* **TASK INSTRUCTIONS**:
When you retype the records that follow, keep each word as it is and drop any pictures.

[Stored data entries]
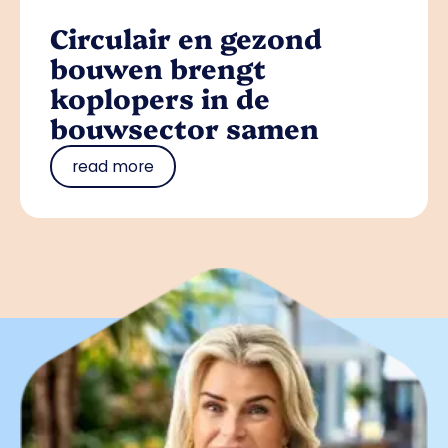
Circulair en gezond
bouwen brengt
koplopers in de
bouwsector samen
read more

* **WRITTEN SOLUTION**:
Circulair en gezond
bouwen brengt
koplopers in de
bouwsector samen
read more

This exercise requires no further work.